Rédigé par Monique - - Aucun commentaire

lundi 6 mars


Nous repartons à 05h30 pour découvrir une autre partie du parc dans laquelle se déplacent de nombreuses gazelles. Je vous ai déjà présenté les impalas.



Voici des cobs à croissant, reconnaissables grâce au cercle qui entoure leurs fesses et à leurs grandes oreilles.








Femelle de nyala


De loin, nous apercevons des guépards qui vivent en captivité dans un grand enclos en attente d'être à même d'affronter la vie sauvage: actuellement, il n'y en a plus en liberté dans le parc car ils ont été exterminés par les lions, leurs prédateurs.





En fin d'après-midi, nous repartons pour notre dernier safari. Malheureusement, seuls des buffles s'approchent de notre véhicule.








Lors de nos déplacements dans le bush, nous avons vu de nombreuses termitières. On nous a affirmé que la partie visible ne représente que le tiers de la construction, le reste est enterré.

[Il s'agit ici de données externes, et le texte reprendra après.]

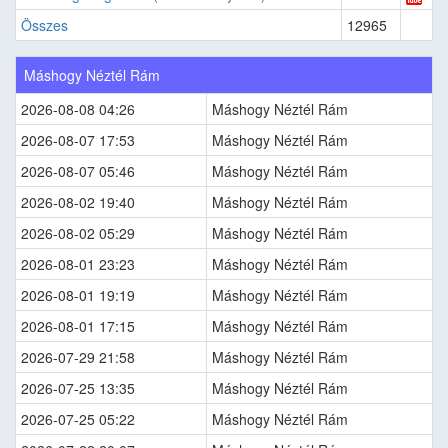
Összes
12965
Máshogy Néztél Rám
2026-08-08 04:26
Máshogy Néztél Rám
2026-08-07 17:53
Máshogy Néztél Rám
2026-08-07 05:46
Máshogy Néztél Rám
2026-08-02 19:40
Máshogy Néztél Rám
2026-08-02 05:29
Máshogy Néztél Rám
2026-08-01 23:23
Máshogy Néztél Rám
2026-08-01 19:19
Máshogy Néztél Rám
2026-08-01 17:15
Máshogy Néztél Rám
2026-07-29 21:58
Máshogy Néztél Rám
2026-07-25 13:35
Máshogy Néztél Rám
2026-07-25 05:22
Máshogy Néztél Rám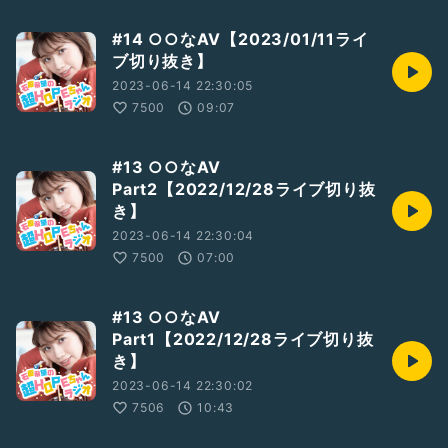
#14 ○○なAV【2023/01/11ライ
ブ切り抜き】
2023-06-14 22:30:05
7500
09:07
#13 ○○なAV
Part2【2022/12/28ライブ切り抜
き】
2023-06-14 22:30:04
7500
07:00
#13 ○○なAV
Part1【2022/12/28ライブ切り抜
き】
2023-06-14 22:30:02
7506
10:43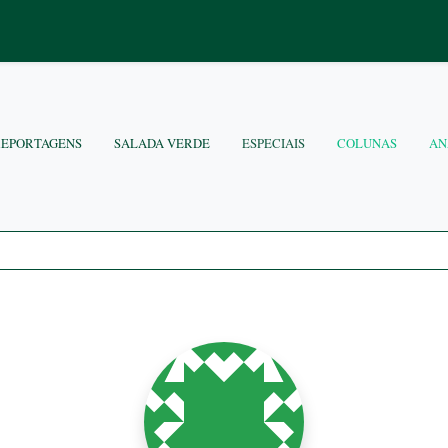
REPORTAGENS
SALADA VERDE
ESPECIAIS
COLUNAS
AN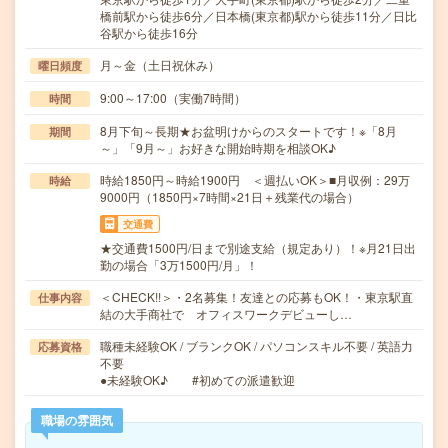
橋前駅から徒歩6分／日本橋(東京都)駅から徒歩11分／日比
谷駅から徒歩16分
月～金（土日祝休み）
曜日頻度
9:00～17:00（実働7時間）
時間
8月下旬～長期★お盆明けからのスタートです！※「8月
期間
～」「9月～」お好きな開始時期を相談OK♪
時給1850円～時給1900円 ＜週払いOK＞■月収例：29万
時給
9000円（1850円×7時間×21日＋残業代の場合）
交通費
★交通費1500円/日まで別途支給（規定あり）！※月21日出
勤の場合「3万1500円/月」！
＜CHECK!!＞・2名募集！友達との応募もOK！・東京駅直
仕事内容
結の大手商社で オフィスワークデビューし…
職種未経験OK / ブランクOK / パソコンスキル不要 / 英語力
応募資格
不要
●未経験OK♪ #初めての派遣歓迎
職場の雰囲気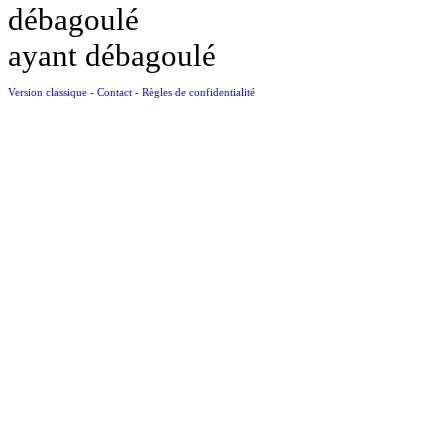
débagoulé
ayant débagoulé
Version classique
-
Contact
-
Règles de confidentialité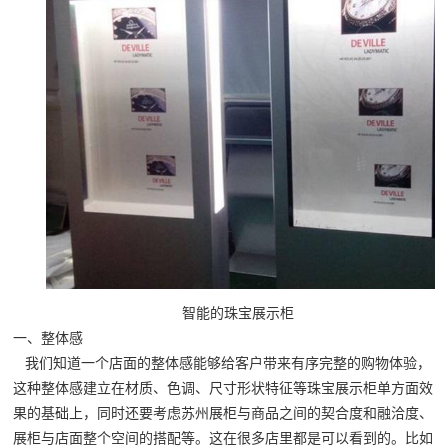
智能的珠宝展示柜
一、整体感
我们知道一个店面的整体感能够给客户带来有序完整的购物体验，
这种整体感建立在材质、色调、尺寸形状特征等
珠宝展示柜
单方面效
果的基础上，同时还要考虑苏州展柜与商品之间的契合度和融洽度、
展柜与店面整个空间的搭配等。这在很多店里都是可以看到的。比如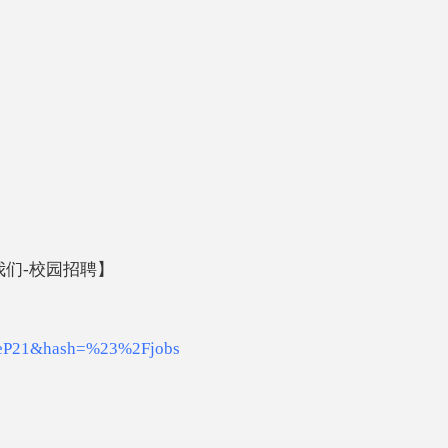
我们-校园招聘】
HeP21&hash=%23%2Fjobs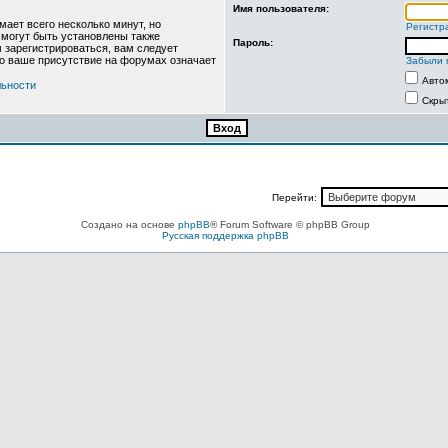
Имя пользователя:
ает всего несколько минут, но
Регистр
могут быть установлены также
Пароль:
 зарегистрироваться, вам следует
то ваше присутствие на форумах означает
Забыли 
Авто
льности
Скры
Перейти:
Создано на основе
phpBB
® Forum Software © phpBB Group
Русская поддержка phpBB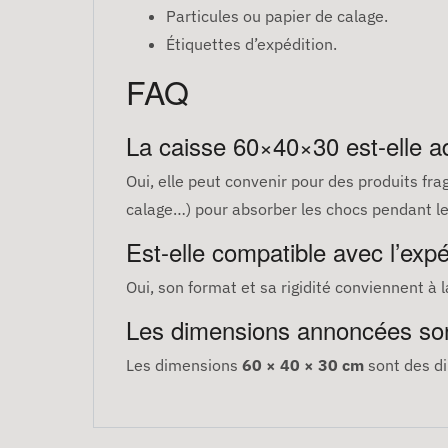
Particules ou papier de calage.
Étiquettes d’expédition.
FAQ
La caisse 60×40×30 est-elle ad
Oui, elle peut convenir pour des produits fra
calage…) pour absorber les chocs pendant le
Est-elle compatible avec l’expé
Oui, son format et sa rigidité conviennent à 
Les dimensions annoncées sont
Les dimensions
60 × 40 × 30 cm
sont des d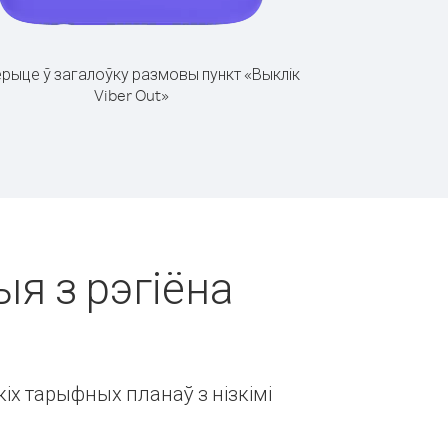
рыце ў загалоўку размовы пункт «Выклік
Viber Out»
ыя з рэгіёна
іх тарыфных планаў з нізкімі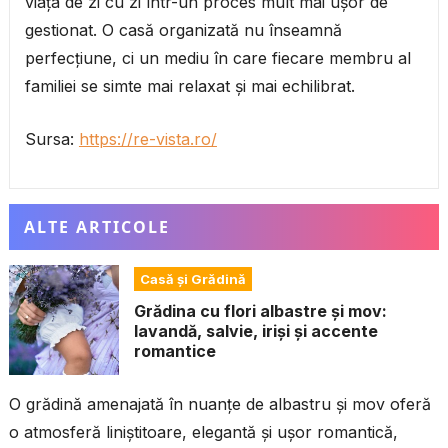
viața de zi cu zi într-un proces mult mai ușor de
gestionat. O casă organizată nu înseamnă
perfecțiune, ci un mediu în care fiecare membru al
familiei se simte mai relaxat și mai echilibrat.
Sursa:
https://re-vista.ro/
ALTE ARTICOLE
Casă și Grădină
Grădina cu flori albastre și mov:
lavandă, salvie, iriși și accente
romantice
O grădină amenajată în nuanțe de albastru și mov oferă
o atmosferă liniștitoare, elegantă și ușor romantică,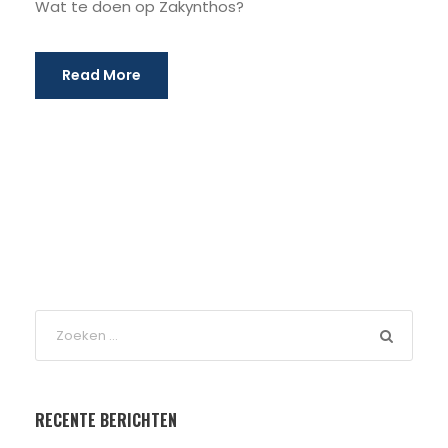
Wat te doen op Zakynthos?
Read More
RECENTE BERICHTEN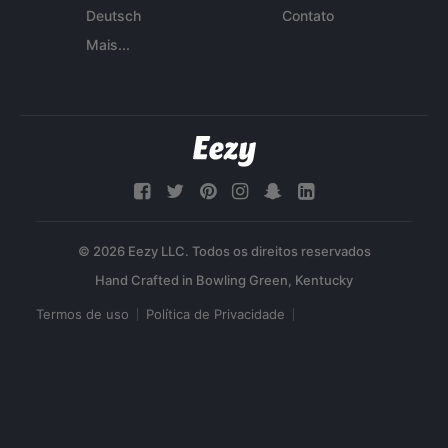
Deutsch
Contato
Mais...
© 2026 Eezy LLC. Todos os direitos reservados
Termos de uso
Política de Privacidade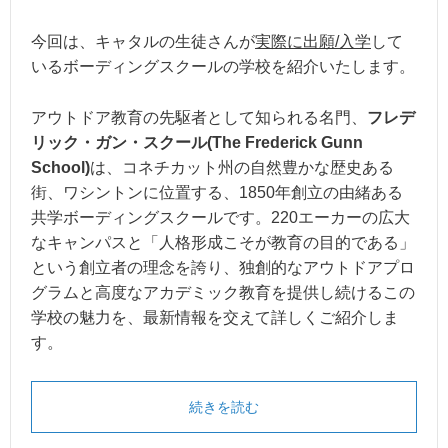
今回は、キャタルの生徒さんが
実際に出願/入学
して
いるボーディングスクールの学校を紹介いたします。
アウトドア教育の先駆者として知られる名門、
フレデ
リック・ガン・スクール(The Frederick Gunn
School)
は、コネチカット州の自然豊かな歴史ある
街、ワシントンに位置する、1850年創立の由緒ある
共学ボーディングスクールです。220エーカーの広大
なキャンパスと「人格形成こそが教育の目的である」
という創立者の理念を誇り、独創的なアウトドアプロ
グラムと高度なアカデミック教育を提供し続けるこの
学校の魅力を、最新情報を交えて詳しくご紹介しま
す。
続きを読む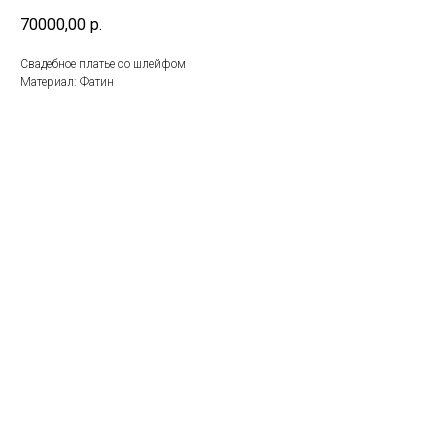
70000,00
р.
Свадебное платье со шлейфом
Материал: Фатин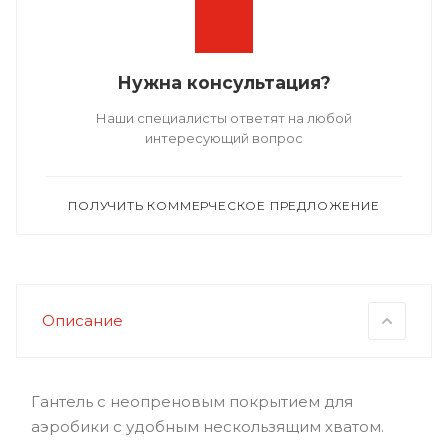
Нужна консультация?
Наши специалисты ответят на любой
интересующий вопрос
ПОЛУЧИТЬ КОММЕРЧЕСКОЕ ПРЕДЛОЖЕНИЕ
Описание
Гантель с неопреновым покрытием для
аэробики с удобным нескользящим хватом.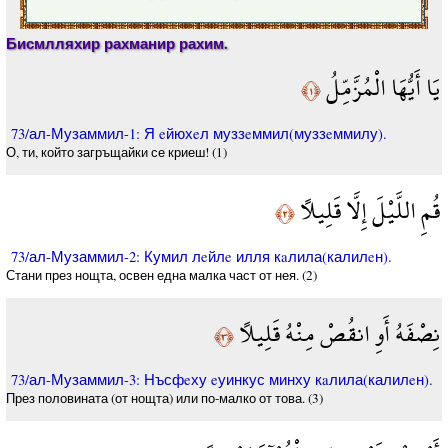
Бисмлляхир рахманир рахим.
يَا أَيُّهَا الْمُزَّمِّلُ
﴿١﴾
73/ал-Музаммил-1: Я eйюхeл муззeммил(муззeммилу).
О, ти, който загръщайки се криеш! (1)
قُمِ اللَّيْلَ إِلَّا قَلِيلًا
﴿٢﴾
73/ал-Музаммил-2: Кумил лeйлe илля кaлила(калилeн).
Стани през нощта, освен една малка част от нея. (2)
نِصْفَهُ أَوِ انقُصْ مِنْهُ قَلِيلًا
﴿٣﴾
73/ал-Музаммил-3: Нъсфeху eуинкус минху кaлила(калилeн).
През половината (от нощта) или по-малко от това. (3)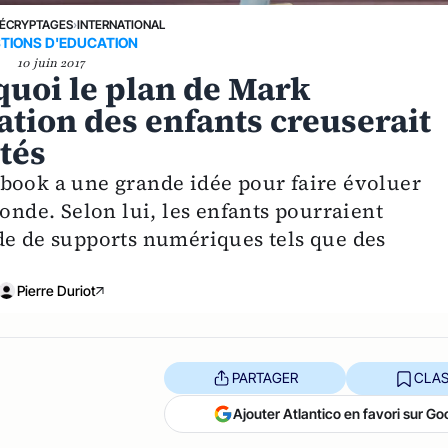
ÉCRYPTAGES
›
INTERNATIONAL
TIONS D'EDUCATION
10 juin 2017
quoi le plan de Mark
tion des enfants creuserait
tés
book a une grande idée pour faire évoluer
monde. Selon lui, les enfants pourraient
de de supports numériques tels que des
Pierre Duriot
PARTAGER
CLAS
Ajouter Atlantico en favori sur Go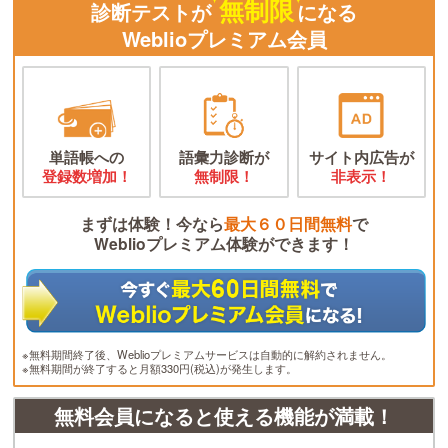
無制限
診断テストが
になる
Weblioプレミアム会員
単語帳への
語彙力診断が
サイト内広告が
登録数増加！
無制限！
非表示！
まずは体験！今なら
最大６０日間無料
で
Weblioプレミアム体験ができます！
※無料期間終了後、Weblioプレミアムサービスは自動的に解約されません。
※無料期間が終了すると月額330円(税込)が発生します。
無料会員になると使える機能が満載！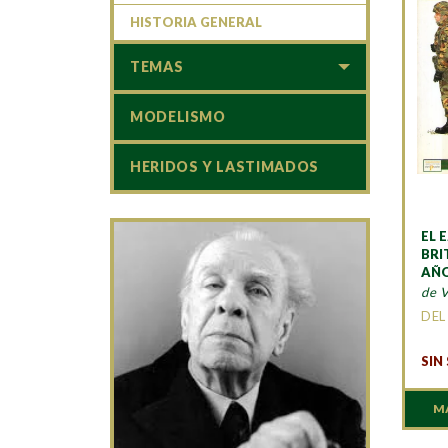
HISTORIA GENERAL
TEMAS
MODELISMO
HERIDOS Y LASTIMADOS
EL 
BRI
AÑO
de V
DEL
SIN
M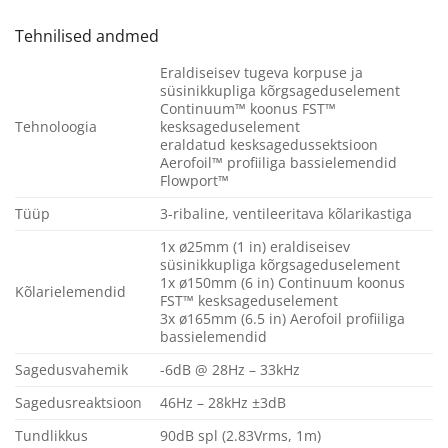
Tehnilised andmed
Eraldiseisev tugeva korpuse ja
süsinikkupliga kõrgsageduselement
Continuum™ koonus FST™
Tehnoloogia
kesksageduselement
eraldatud kesksagedussektsioon
Aerofoil™ profiiliga bassielemendid
Flowport™
Tüüp
3-ribaline, ventileeritava kõlarikastiga
1x ø25mm (1 in) eraldiseisev
süsinikkupliga kõrgsageduselement
1x ø150mm (6 in) Continuum koonus
Kõlarielemendid
FST™ kesksageduselement
3x ø165mm (6.5 in) Aerofoil profiiliga
bassielemendid
Sagedusvahemik
-6dB @ 28Hz – 33kHz
Sagedusreaktsioon
46Hz – 28kHz ±3dB
Tundlikkus
90dB spl (2.83Vrms, 1m)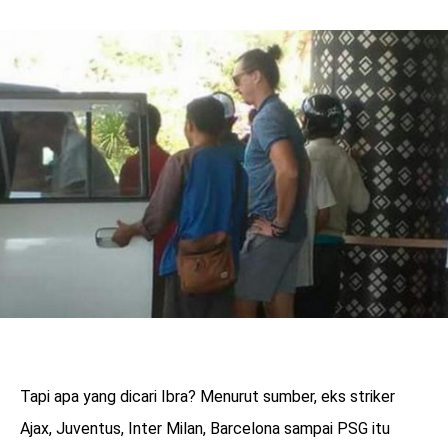
Tapi apa yang dicari Ibra? Menurut sumber, eks striker
Ajax, Juventus, Inter Milan, Barcelona sampai PSG itu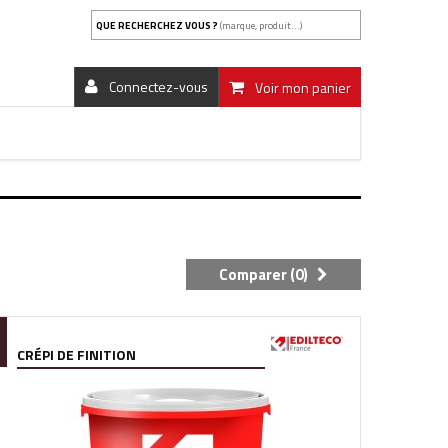
QUE RECHERCHEZ VOUS ?
(marque, produit...)
Connectez-vous
Voir mon panier
Comparer (
0
)
CRÉPI DE FINITION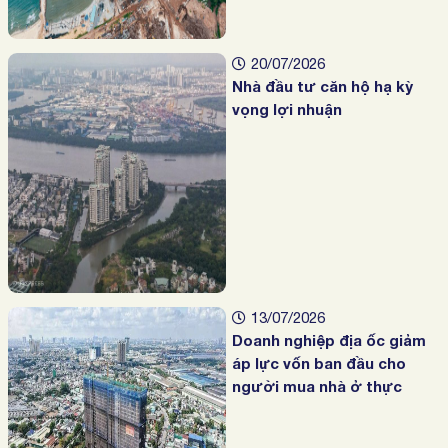
20/07/2026
Nhà đầu tư căn hộ hạ kỳ
vọng lợi nhuận
13/07/2026
Doanh nghiệp địa ốc giảm
áp lực vốn ban đầu cho
người mua nhà ở thực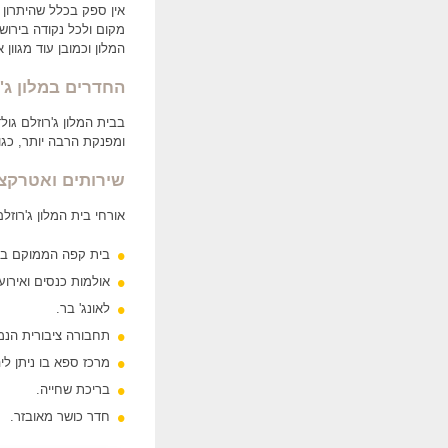
אין ספק בכלל שהיתרון
מקום ולכל נקודה בירוש
המלון וכמובן עוד מגוון
החדרים במלון ג'ר
ומפנקת הרבה יותר, כגון
שירותים ואטרקציו
אורחי בית המלון ג'רוזלם
בית קפה הממוקם בפט
אולמות כנסים ואירוע
לאונג' בר.
תחבורה ציבורית הנמ
מרכז ספא בו ניתן ל
בריכת שחייה.
חדר כושר מאובזר.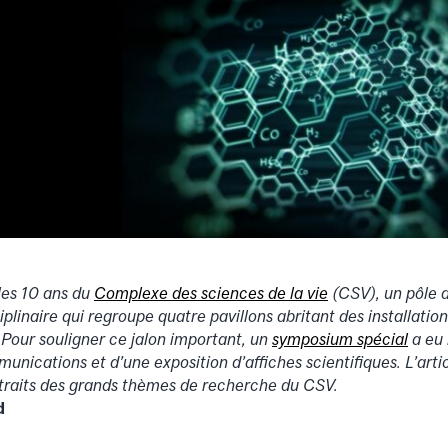
les 10 ans du
Complexe des sciences de la vie
(CSV), un pôle 
plinaire qui regroupe quatre pavillons abritant des installation
 Pour souligner ce jalon important, un
symposium spécial
a eu 
nications et d’une exposition d’affiches scientifiques. L’artic
rtraits des grands thèmes de recherche du CSV.
d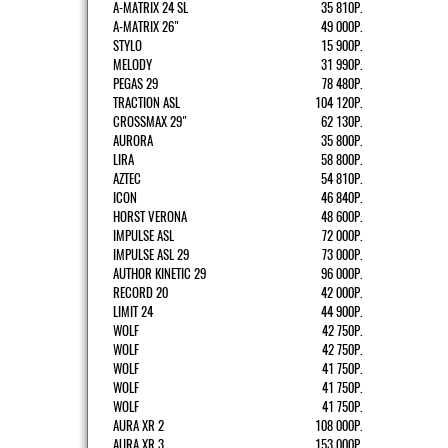
A-MATRIX 24 SL
35 810Р.
A-MATRIX 26"
49 000Р.
STYLO
15 900Р.
MELODY
31 990Р.
PEGAS 29
78 480Р.
TRACTION ASL
104 120Р.
CROSSMAX 29"
62 130Р.
AURORA
35 800Р.
LIRA
58 800Р.
AZTEC
54 810Р.
ICON
46 840Р.
HORST VERONA
48 600Р.
IMPULSE ASL
72 000Р.
IMPULSE ASL 29
73 000Р.
AUTHOR KINETIC 29
96 000Р.
RECORD 20
42 000Р.
LIMIT 24
44 900Р.
WOLF
42 750Р.
WOLF
42 750Р.
WOLF
41 750Р.
WOLF
41 750Р.
WOLF
41 750Р.
AURA XR 2
108 000Р.
AURA XR 3
153 000Р.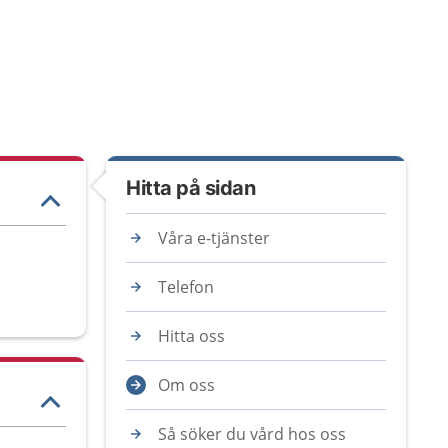
Hitta på sidan
Våra e-tjänster
Telefon
Hitta oss
Om oss
Så söker du vård hos oss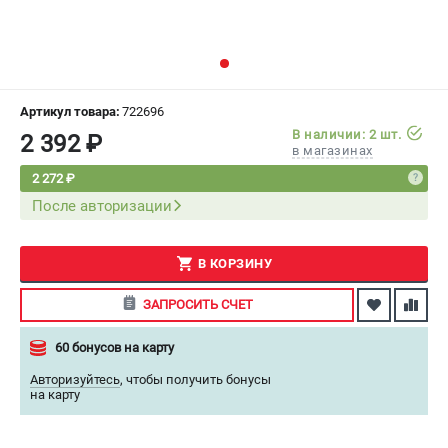
СРАВНЕНИЕ
(
0
)
ИЗБРАННОЕ
(
0
)
Артикул товара:
722696
МАГАЗИНЫ
В наличии: 2 шт.
2 392 ₽
в магазинах
СЕРВИС
2 272 ₽
После авторизации
ПОДДЕРЖКА
Сервисный центр
В КОРЗИНУ
Как нас найти
ЗАПРОСИТЬ СЧЕТ
ИНФОРМАЦИЯ
60 бонусов на карту
Юридическая информация
Авторизуйтесь
,
чтобы получить бонусы
О бренде
на карту
Пользовательское соглашение
Способы оплаты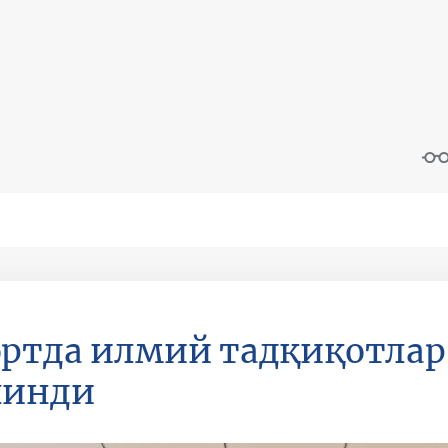
ртда илмий тадқиқотлар
линди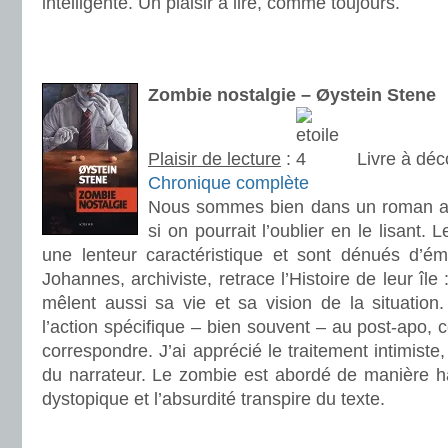
intelligente. Un plaisir à lire, comme toujours.
.
.
Zombie nostalgie – Øystein Stene
Plaisir de lecture
:
Livre à déc
Chronique complète
Nous sommes bien dans un roman 
si on pourrait l’oublier en le lisant.
une lenteur caractéristique et sont dénués d’ém
Johannes, archiviste, retrace l’Histoire de leur île 
mêlent aussi sa vie et sa vision de la situation
l’action spécifique – bien souvent – au post-apo, 
correspondre. J’ai apprécié le traitement intimiste,
du narrateur. Le zombie est abordé de manière h
dystopique et l’absurdité transpire du texte.
.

A notre arrivée en Afrique du Sud, nous espérions rencontrer plusieurs "Big Five", les cinq seigneurs du bush africain: lions, éléphants, léopards, rhinocéros et buffles. Seul le lion mâle manque à notre palmarès.


Nous avons aussi observé de nombreux oiseaux mais il est difficile de les photographier: très farouches, ils s'envolent dès que le véhicule approche. Une exception cependant : les tisserins gendarmes.





Ils doivent leur nom à la façon dont ils construisent leur nid, accroché à une branche avec une ouverture à l'opposé. Ce sont les mâles qui tressent les brins d'herbe. Lorsqu'ils ont terminé, les femelles viennent voir si le nid leur convient. Si ce n'est pas le cas, elles le détruisent et les mâles recommencent... Autre particularité chez ces oiseaux: ils enlèvent toutes les feuilles autour des nids pour repérer les serpents mangeurs d'oeufs.

Héron à tête noire


Aigle à bec jaune


Vautour


Jabiru, genre de cigogne



Kalao à bec jaune



Couple de lézards dont le mâle arbore de magnifiques couleurs. La femelle est plus petite et plus discrète dans sa tenue.